[Excerpts from a dataset]
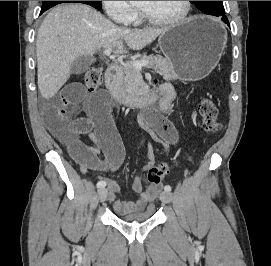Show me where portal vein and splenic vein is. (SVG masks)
<instances>
[{
  "label": "portal vein and splenic vein",
  "mask_w": 271,
  "mask_h": 266,
  "mask_svg": "<svg viewBox=\"0 0 271 266\" xmlns=\"http://www.w3.org/2000/svg\"><path fill=\"white\" fill-rule=\"evenodd\" d=\"M111 52H112V50L110 48L104 50V54L109 57L111 56ZM129 63L130 62H128L127 64H129ZM131 64L133 67H135L136 69H138L140 71L142 69V67H146L150 63H149V61H140V62H133Z\"/></svg>",
  "instance_id": "1"
}]
</instances>
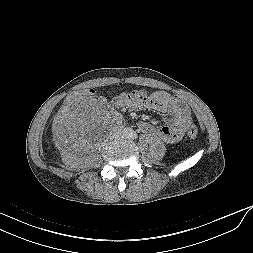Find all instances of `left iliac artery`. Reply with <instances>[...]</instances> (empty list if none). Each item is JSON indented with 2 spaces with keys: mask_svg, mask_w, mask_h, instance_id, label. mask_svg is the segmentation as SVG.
Instances as JSON below:
<instances>
[{
  "mask_svg": "<svg viewBox=\"0 0 253 253\" xmlns=\"http://www.w3.org/2000/svg\"><path fill=\"white\" fill-rule=\"evenodd\" d=\"M131 139H136L137 138V134L135 132L131 133L130 135Z\"/></svg>",
  "mask_w": 253,
  "mask_h": 253,
  "instance_id": "1",
  "label": "left iliac artery"
}]
</instances>
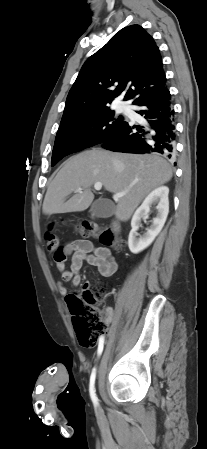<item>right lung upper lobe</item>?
Wrapping results in <instances>:
<instances>
[{
	"mask_svg": "<svg viewBox=\"0 0 207 449\" xmlns=\"http://www.w3.org/2000/svg\"><path fill=\"white\" fill-rule=\"evenodd\" d=\"M166 89L154 39L141 26H128L86 60L67 96L62 119L109 108L120 94L134 104Z\"/></svg>",
	"mask_w": 207,
	"mask_h": 449,
	"instance_id": "1",
	"label": "right lung upper lobe"
}]
</instances>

▶ [Task item]: Print out the entries once more, unchanged. No pictures.

▶ [Task response]:
Show me where portal vein and splenic vein is. (SVG masks)
<instances>
[{
  "label": "portal vein and splenic vein",
  "mask_w": 271,
  "mask_h": 266,
  "mask_svg": "<svg viewBox=\"0 0 271 266\" xmlns=\"http://www.w3.org/2000/svg\"><path fill=\"white\" fill-rule=\"evenodd\" d=\"M111 52H112V50L110 48L104 50V54L109 57L111 56ZM129 63L130 62H128L127 64H129ZM131 64L133 67H135L136 69H138L140 71L142 69V67H146L150 63H149V61H140V62H133Z\"/></svg>",
  "instance_id": "1"
}]
</instances>
Find all instances of `left iliac artery`. Reply with <instances>[...]</instances> (empty list if none). Each item is JSON indented with 2 spaces with keys: mask_svg, mask_w, mask_h, instance_id, label. mask_svg is the segmentation as SVG.
Instances as JSON below:
<instances>
[{
  "mask_svg": "<svg viewBox=\"0 0 253 253\" xmlns=\"http://www.w3.org/2000/svg\"><path fill=\"white\" fill-rule=\"evenodd\" d=\"M131 139H136L137 138V134L135 132L131 133L130 135Z\"/></svg>",
  "mask_w": 253,
  "mask_h": 253,
  "instance_id": "1",
  "label": "left iliac artery"
}]
</instances>
<item>right lung upper lobe</item>?
Wrapping results in <instances>:
<instances>
[{
	"mask_svg": "<svg viewBox=\"0 0 207 449\" xmlns=\"http://www.w3.org/2000/svg\"><path fill=\"white\" fill-rule=\"evenodd\" d=\"M166 89L154 39L141 26H128L86 60L67 96L62 119L109 108L120 94L134 104Z\"/></svg>",
	"mask_w": 207,
	"mask_h": 449,
	"instance_id": "1",
	"label": "right lung upper lobe"
}]
</instances>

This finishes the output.